Since 2016, Natalie and Florence have been researching women’s experiences in the miners’ strike of 1984-5. They received funding from the AHRC from 2018-20 to work with Dr Victoria Dawson to conduct a major new oral history project, speaking to women from coalfield communities who experienced the strike. They undertook oral histories with approximately 100 women, as well as undertaking archival research, and will be writing a monograph about their findings. They also curated a special exhibition at the National Coal Mining Museum for England; an online version of the exhibition, including clips from many of the interviews, can be found here: [ Ссылка ]
As part of this project, they created, with Will Bailey-Watson, Lecturer in Education at the University of Reading, a series of 3 Key Stage 3 lesson plans and resources for students to research the miners’ strike, using oral history as a method.
Dr Natalie Thomlinson is an Associate Professor in the Department of History at the University of Reading. She is a historian of feminism and gender in modern Britain, and her research focused on how these categories are mediated through race and class. Her first book, Race and ethnicity in the women's movement in England, 1968-1993 (Palgrave Macmillan, 2016) examined debates between white and ethnic minority women about the place of race in the feminist movement in England during this period.
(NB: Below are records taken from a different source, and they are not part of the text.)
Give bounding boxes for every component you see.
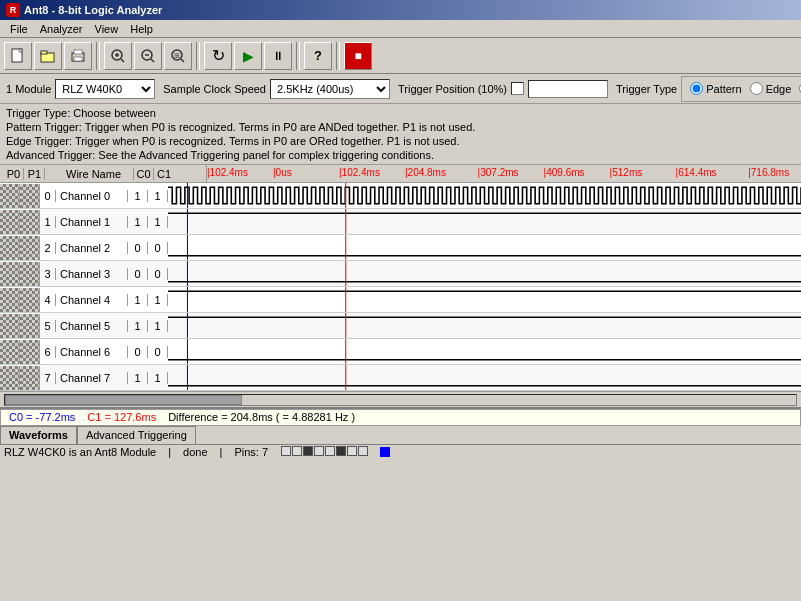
svg-rect-3 xyxy=(41,51,47,54)
tick-label-5: |409.6ms xyxy=(544,167,585,178)
status-module: RLZ W4CK0 is an Ant8 Module xyxy=(4,446,156,458)
channel-row-5: 5Channel 511 xyxy=(0,313,801,339)
zoom-fit-button[interactable]: ⊞ xyxy=(164,42,192,70)
toolbar-sep-1 xyxy=(96,42,100,70)
sample-clock-select[interactable]: 2.5KHz (400us) 5KHz (200us) 10KHz (100us… xyxy=(270,79,390,99)
h-scrollbar-thumb[interactable] xyxy=(5,395,242,405)
open-button[interactable] xyxy=(34,42,62,70)
header-c0: C0 xyxy=(134,168,154,180)
module-select[interactable]: RLZ W40K0 xyxy=(55,79,155,99)
ch-waveform-0 xyxy=(168,183,801,208)
ch-p0-pattern-3[interactable] xyxy=(0,262,20,286)
tick-label-7: |614.4ms xyxy=(676,167,717,178)
app-icon: R xyxy=(6,3,20,17)
trigger-pattern-option[interactable]: Pattern xyxy=(690,82,741,95)
header-p0: P0 xyxy=(4,168,24,180)
refresh-button[interactable]: ↻ xyxy=(204,42,232,70)
ch-p0-pattern-1[interactable] xyxy=(0,210,20,234)
ch-index-3: 3 xyxy=(40,268,56,280)
ch-p1-pattern-3[interactable] xyxy=(20,262,40,286)
menu-file[interactable]: File xyxy=(4,22,34,36)
ch-waveform-7 xyxy=(168,365,801,390)
waveform-svg-3 xyxy=(168,261,801,286)
tick-label-6: |512ms xyxy=(610,167,643,178)
ch-waveform-5 xyxy=(168,313,801,338)
pin-pattern-display xyxy=(280,446,368,458)
trigger-position-label: Trigger Position (10%) xyxy=(398,83,507,95)
title-text: Ant8 - 8-bit Logic Analyzer xyxy=(24,4,162,16)
zoom-in-icon xyxy=(110,48,126,64)
ch-c0-2: 0 xyxy=(128,242,148,254)
trigger-position-checkbox[interactable] xyxy=(511,82,524,95)
info-text: Trigger Type: Choose between Pattern Tri… xyxy=(0,104,801,165)
run-button[interactable]: ▶ xyxy=(234,42,262,70)
trigger-edge-label: Edge xyxy=(766,83,792,95)
menu-view[interactable]: View xyxy=(89,22,125,36)
tick-label-4: |307.2ms xyxy=(478,167,519,178)
ch-c1-3: 0 xyxy=(148,268,168,280)
tab-waveforms[interactable]: Waveforms xyxy=(0,426,77,444)
trigger-type-options: Pattern Edge Advanced xyxy=(681,76,801,102)
ch-c0-4: 1 xyxy=(128,294,148,306)
status-bar: RLZ W4CK0 is an Ant8 Module | done | Pin… xyxy=(0,444,801,459)
trigger-edge-radio[interactable] xyxy=(750,82,763,95)
info-line-0: Trigger Type: Choose between xyxy=(6,106,795,120)
waveform-svg-0 xyxy=(168,183,801,208)
menu-help[interactable]: Help xyxy=(124,22,159,36)
stop-button[interactable]: ■ xyxy=(344,42,372,70)
svg-rect-5 xyxy=(74,50,82,54)
open-icon xyxy=(40,48,56,64)
ch-p0-pattern-0[interactable] xyxy=(0,184,20,208)
svg-line-12 xyxy=(151,59,154,62)
ch-p1-pattern-1[interactable] xyxy=(20,210,40,234)
module-label: 1 Module xyxy=(6,83,51,95)
pin-block-5 xyxy=(336,446,346,456)
ch-c1-0: 1 xyxy=(148,190,168,202)
trigger-position-input[interactable] xyxy=(528,80,608,98)
h-scrollbar[interactable] xyxy=(4,394,797,406)
ch-p1-pattern-6[interactable] xyxy=(20,340,40,364)
tab-advanced-triggering[interactable]: Advanced Triggering xyxy=(77,426,196,444)
blue-indicator xyxy=(380,447,390,457)
print-button[interactable] xyxy=(64,42,92,70)
status-area: C0 = -77.2ms C1 = 127.6ms Difference = 2… xyxy=(0,407,801,459)
zoom-in-button[interactable] xyxy=(104,42,132,70)
ch-p0-pattern-4[interactable] xyxy=(0,288,20,312)
ch-name-0: Channel 0 xyxy=(56,190,128,202)
svg-rect-6 xyxy=(74,57,82,61)
menu-analyzer[interactable]: Analyzer xyxy=(34,22,89,36)
trigger-pattern-label: Pattern xyxy=(706,83,741,95)
status-sep-2: | xyxy=(220,446,223,458)
ch-waveform-3 xyxy=(168,261,801,286)
ch-index-4: 4 xyxy=(40,294,56,306)
info-line-2: Edge Trigger: Trigger when P0 is recogni… xyxy=(6,134,795,148)
pause-button[interactable]: ⏸ xyxy=(264,42,292,70)
ch-name-4: Channel 4 xyxy=(56,294,128,306)
ch-p1-pattern-5[interactable] xyxy=(20,314,40,338)
time-ruler: P0 P1 Wire Name C0 C1 |102.4ms|0us|102.4… xyxy=(0,165,801,183)
svg-text:⊞: ⊞ xyxy=(174,52,180,59)
trigger-type-label: Trigger Type xyxy=(616,83,677,95)
channel-row-7: 7Channel 711 xyxy=(0,365,801,391)
ch-p0-pattern-2[interactable] xyxy=(0,236,20,260)
ch-p0-pattern-6[interactable] xyxy=(0,340,20,364)
trigger-edge-option[interactable]: Edge xyxy=(750,82,792,95)
ch-c0-0: 1 xyxy=(128,190,148,202)
ch-p1-pattern-4[interactable] xyxy=(20,288,40,312)
ch-p0-pattern-5[interactable] xyxy=(0,314,20,338)
new-button[interactable] xyxy=(4,42,32,70)
toolbar-sep-3 xyxy=(296,42,300,70)
ch-p0-pattern-7[interactable] xyxy=(0,366,20,390)
zoom-out-button[interactable] xyxy=(134,42,162,70)
ch-p1-pattern-0[interactable] xyxy=(20,184,40,208)
print-icon xyxy=(70,48,86,64)
main-content: P0 P1 Wire Name C0 C1 |102.4ms|0us|102.4… xyxy=(0,165,801,407)
ch-c1-4: 1 xyxy=(148,294,168,306)
ch-p1-pattern-2[interactable] xyxy=(20,236,40,260)
ch-p1-pattern-7[interactable] xyxy=(20,366,40,390)
info-line-1: Pattern Trigger: Trigger when P0 is reco… xyxy=(6,120,795,134)
trigger-position-group: Trigger Position (10%) xyxy=(398,80,608,98)
trigger-pattern-radio[interactable] xyxy=(690,82,703,95)
ch-waveform-4 xyxy=(168,287,801,312)
help-button[interactable]: ? xyxy=(304,42,332,70)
Dr Florence Sutcliffe-Braithwaite is an Associate Professor in the Department of History at UCL. She is a historian of twentieth-century Britain, particularly focusing on class and politics in the late twentieth century. Her first book, Class, politics, and the decline of deference in England, 1968-2000 (Oxford University Press, 2018) examined political and popular ideas about class in England in the period of Thatcher and New Labour.